We provide an improvement of this model to handle variable-length reads or fragments and incorporate bias correction. We prove that our model is equivalent to running a transcript quantifier with exactly the set of all compatible transcripts. The key to our method is constructing an extension of the splice graph based on Aho-Corasick automata. The proof of equivalence is based on a novel reparameterization of the read generation model of a state-of-art transcript quantification method.
We propose a new approach for graph quantification, which is useful for modeling scenarios where reference transcriptome is incomplete or not available and can be further used in transcriptome assembly or alternative splicing analysis.

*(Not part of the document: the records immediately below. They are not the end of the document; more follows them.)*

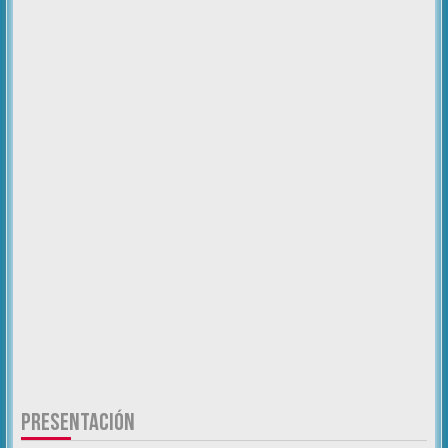
PRESENTACIÓN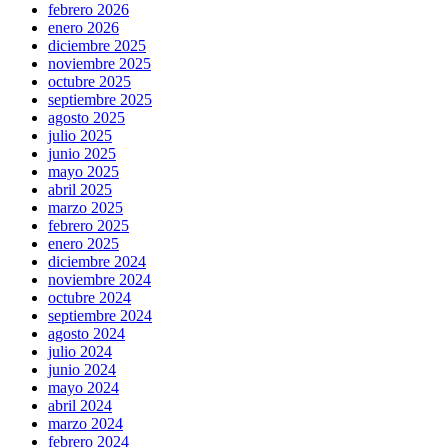
febrero 2026
enero 2026
diciembre 2025
noviembre 2025
octubre 2025
septiembre 2025
agosto 2025
julio 2025
junio 2025
mayo 2025
abril 2025
marzo 2025
febrero 2025
enero 2025
diciembre 2024
noviembre 2024
octubre 2024
septiembre 2024
agosto 2024
julio 2024
junio 2024
mayo 2024
abril 2024
marzo 2024
febrero 2024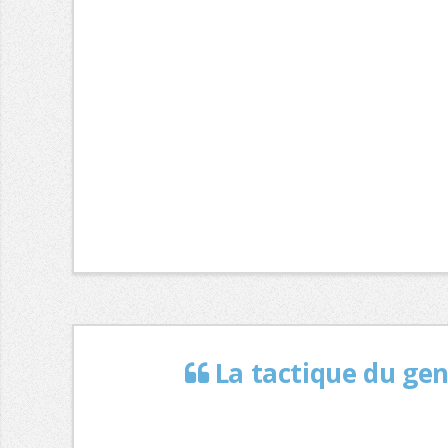
La tactique du gen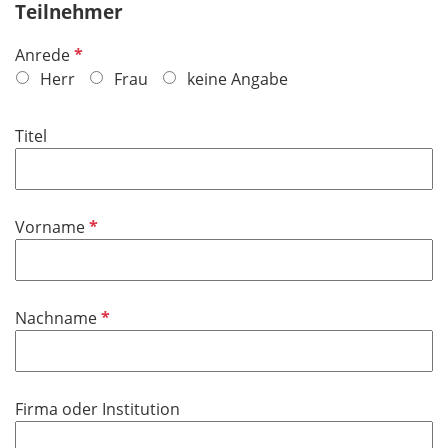
Teilnehmer
P
Anrede
f
Herr
Frau
keine Angabe
l
i
Titel
c
h
t
f
P
Vorname
e
f
l
l
d
i
P
Nachname
c
f
h
l
t
i
f
Firma oder Institution
c
e
h
l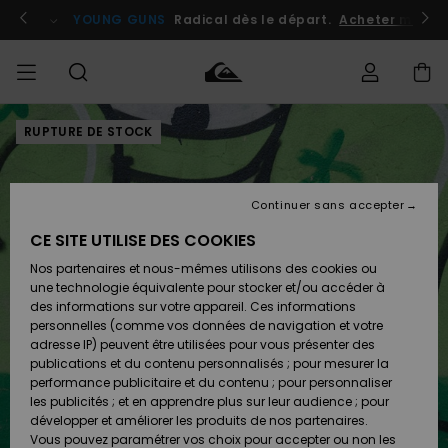
Passer
à
atuits
Se connecter / s'inscrire
YOUNG GUNS
Radical dès le départ.
Acheter maint
l'information
sur
le
produit
RUPTURE DE STOCK
Accéder à
HOMME
Vêtements
Vêtements
Shop
Surf
Snow
Outlet
ma
Shop
Shop
Homme
commande
Homme
Homme
GARÇON
Continuer sans accepter
Accessoires
Accessoires
Nouveautés
Livraison
Outlet
CE SITE UTILISE DES COOKIES
FEMME
Surf
Snow
Enfant
Shop
Shop
Nos partenaires et nous-mêmes utilisons des cookies ou
Retours
Chaussures
Chaussures
A
Enfant
Enfant
une technologie équivalente pour stocker et/ou accéder à
& Tongs
& Tongs
Découvrir
SURF
des informations sur votre appareil. Ces informations
Outlet
personnelles (comme vos données de navigation et votre
Paiement
Femme
adresse IP) peuvent être utilisées pour vous présenter des
SNOW
Highlights
Snow
publications et du contenu personnalisés ; pour mesurer la
Surf
Surf
Snow
Shop
Carte
performance publicitaire et du contenu ; pour personnaliser
Femme
Cadeau
les publicités ; et en apprendre plus sur leur audience ; pour
OUTLET
développer et améliorer les produits de nos partenaires.
Communauté
Snow
Snow
Vous pouvez paramétrer vos choix pour accepter ou non les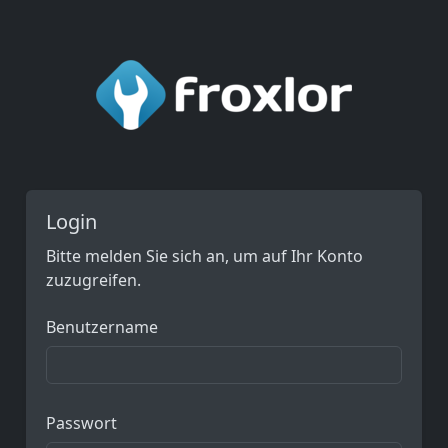
Login
Bitte melden Sie sich an, um auf Ihr Konto
zuzugreifen.
Benutzername
Passwort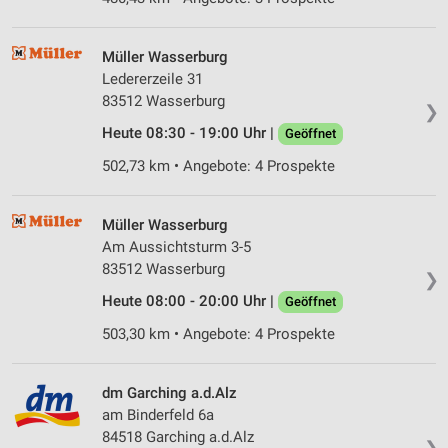
Müller Wasserburg
Ledererzeile 31
83512 Wasserburg
❯
Heute 08:30 - 19:00 Uhr |
Geöffnet
502,73 km • Angebote: 4 Prospekte
Müller Wasserburg
Am Aussichtsturm 3-5
83512 Wasserburg
❯
Heute 08:00 - 20:00 Uhr |
Geöffnet
503,30 km • Angebote: 4 Prospekte
dm Garching a.d.Alz
am Binderfeld 6a
84518 Garching a.d.Alz
❯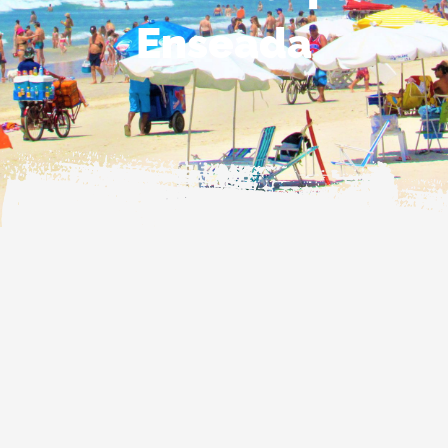
Enseada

可以使用剪接图中剪接连接的丰度直接对一组RNA测序读数进行测序的概率建模,而不是使用转录本列表的丰度。我们将此模型称为图谱定量,这是由伯纳德等人首次提出的(《生物信息学》30:2447 - 55,2014年)。该模型可被视为转录本表达定量的一种推广,其中剪接图中的每条完整路径都是一个可能的转录本。然而,先前的图谱定量模型假定单端读数或双端片段的长度是固定的。
我们对该模型进行了改进,以处理可变长度的读数或片段,并纳入偏差校正。我们证明,我们的模型等同于使用所有兼容转录本的集合精确运行转录本定量器。我们方法的关键是基于Aho - Corasick自动机构建剪接图的扩展。等价性证明基于对一种先进转录本定量方法的读数生成模型的新颖重新参数化。
我们提出了一种新的图谱定量方法,该方法对于参考转录组不完整或不可用的建模场景很有用,并且可进一步用于转录组组装或可变剪接分析。